Nos próximos três anos, os EUA investirão 130 milhões adicionais em assistência técnica e cooperação para a implementação da legislação trabalhista. Além disso, vários projetos foram anunciados:
- O Escritório de Assuntos Trabalhistas Internacionais do Departamento de Trabalho concedeu financiamento ao Vision Zero Fund (5 milhões), Partners of Americas (10 milhões), America Center for International Labor Solidarity (10 milhões) e Pan American Development Foundation (3 milhões) para a aplicação, preparação e assessoria em assuntos trabalhistas no México;
- Anúncio de um pacote de subsídios, empréstimos e compromissos para a região sul do país. O objetivo é criar novos investimentos e vendas por 250 milhões na agricultura e no ecoturismo;
- A Cooperação Internacional de Financiamento para o Desenvolvimento dos EUA emitirá empréstimos para respaldar hipotecas e moradias acessíveis. A Agência de Comércio e Desenvolvimento dos EUA (USTDA) e o Departamento de Comércio organizarão missões comerciais e de desenvolvimento empresarial que apoiarão o desenvolvimento da infraestrutura no sul do México;
- Os EUA e o México trabalharão para expandir a capacidade forense. O Departamento de Estado, a USAID e o Departamento de Justiça continuarão capacitando técnicos de laboratório e a polícia para melhorar as habilidades na análise forense.

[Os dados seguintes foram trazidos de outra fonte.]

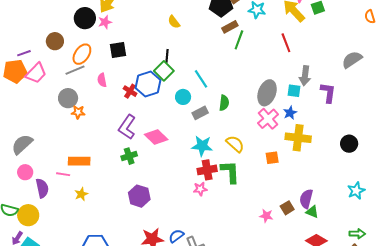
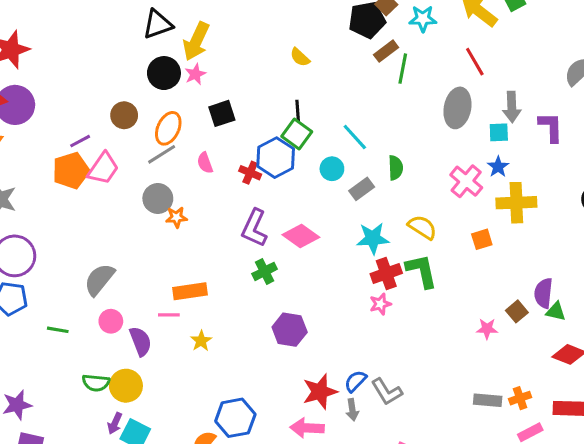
gray ellipse: (267, 93) -> (457, 108), moved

Também foi derrogada a política migratória de Trump que obrigava os requerentes de asilo a esperar no México pelas suas audiências em tribunais. O Partido Republicano criticou a medida como um “erro grave”. Foi estabelecido um grupo operativo especializado para combater o tráfico de drogas e de pessoas através de acordos de informação e inteligência compartilhada, com o objetivo – semelhante ao da Guatemala – de deter o tráfico de pessoas e diminuir o fluxo migratório.
Organizações como o Washington Office on Latin America (WOLA), Latin American Working Group, o Robert F. Kennedy Human Rights, o Centro por la Justicia y el Derecho Internacional e a Fundación para el Debido Proceso propuseram que na viagem também sejam abordados temas sobre Direitos Humanos e Estado de Direito, dois aspectos fundamentais na visão do establishment estadunidense para combater a corrupção.

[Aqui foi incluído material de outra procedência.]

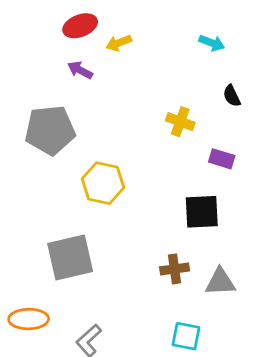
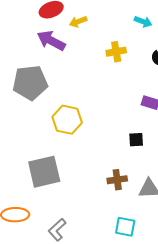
purple arrow: (80, 70) -> (51, 41), size x1.6
yellow cross: (180, 122) -> (116, 52), moved, turned -30
black square: (202, 212) -> (136, 140), size x0.6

Por último, o México receberá dos EUA um milhão de vacinas contra a Covid-19 da farmacêutica Johnson & Johnson, que é de dose única, no âmbito da iniciativa dos EUA para compartilhar 80 milhões de vacinas, das quais 6 milhões serão para a América Central e do Sul.

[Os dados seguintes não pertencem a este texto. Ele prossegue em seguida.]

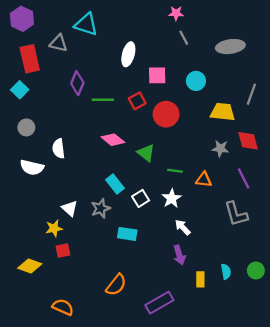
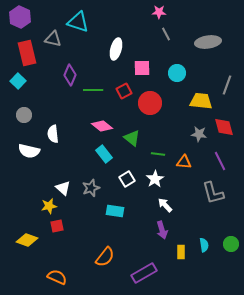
cyan rectangle: (115, 184) -> (104, 154), moved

Um dos desafios da administração Biden é e será a migração e, sobretudo, se distanciar das políticas migratórias que militarizam fronteiras no México e na América Central. Nos primeiros meses, embora algumas políticas impostas por Trump tenham sido desmontadas, continua a tendência de conter a migração “em seus lugares de origem”, através de acordos bilaterais de contenção policial e militar. Nesse contexto, destaca-se o combate à corrupção como a grande estratégia que permitiria continuar a promoção de investimentos privados e assistência para o desenvolvimento, estratégias que, inclusive mitigando problemas em um curto prazo, contribuíram durante décadas para a manutenção de uma série de condições estruturais que acentuam a migração.